New
Feature
Apache NiFi module (managed data flows)
A managed Apache NiFi runtime inside ILUM for building and operating data flows (ingest, route, transform) with NiFi’s visual canvas. Includes cluster orchestration on Kubernetes, multi-user access, and optional NiFi Registry for versioned flows.
-
What you can do
- Build ingestion pipelines (files, HTTP, SFTP, JDBC, Kafka, MQTT, etc.) with back-pressure, retries, and dead-letter queues.
- Parameterize flows with Parameter Contexts; promote the same flow across dev → test → prod.
- Use NiFi Registry for versioning and rollbacks of flow definitions.
- Emit operational metrics to ILUM/Prometheus; view logs and bulletins in one place.
- Land data to HDFS/S3/MinIO/Ceph; hand off to Spark/SQL jobs for table writes (Iceberg/Delta/Hudi).
- (Optional) Capture read/write events from NiFi processors for ILUM lineage (per your processors/targets).
-
Why it helps
- Standardizes edge and bulk ingestion without writing glue code.
- Makes operational controls (retry, rate limit, back-pressure) a first-class part of pipelines.

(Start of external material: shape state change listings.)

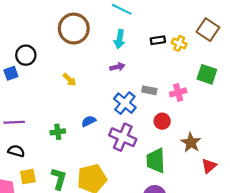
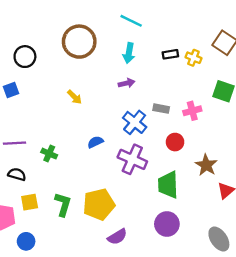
black circle: (26, 55) -> (25, 57), moved
green cross: (58, 132) -> (49, 154), moved, turned 32

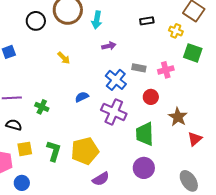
cyan arrow: (129, 53) -> (97, 20), moved
black circle: (25, 57) -> (36, 21), moved
yellow cross: (193, 58) -> (176, 31), moved

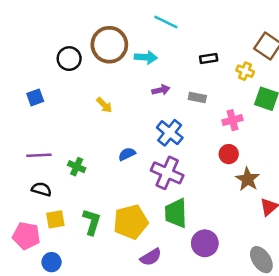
cyan arrow: (97, 20) -> (146, 57), turned -96
gray rectangle: (139, 68) -> (197, 97), moved
red circle: (151, 97) -> (229, 154), moved
green trapezoid: (145, 134) -> (176, 213), moved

- Shortens time to wire up sources → landing zones → curated tables.
-
Compatibility
- NiFi 2.x with optional NiFi Registry.
- Works with ILUM storage backends (HDFS / object storage).
- For lakehouse table formats, use the pattern: NiFi → landing zone → Spark job → Iceberg/Delta/Hudi.
-
How to start
- Enable the module (Helm): --set nifi.enabled=true (adjust values for sizing, TLS, auth).
- (Recommended) Deploy NiFi Registry and connect it to the cluster.
- Set up Parameter Contexts, controller services (JDBC, SSLContext), and secrets.
- Point outputs to your landing buckets/paths, schedule downstream Spark/SQL jobs from ILUM.
-
Operational notes
- NiFi state and Registry need to be included in backup/DR, align RPO/RTO with your data zones.
- Configure back-pressure thresholds and bulletin alerts to avoid overload.
- Multi-tenant RBAC via NiFi/SSO, restrict controller services by environment.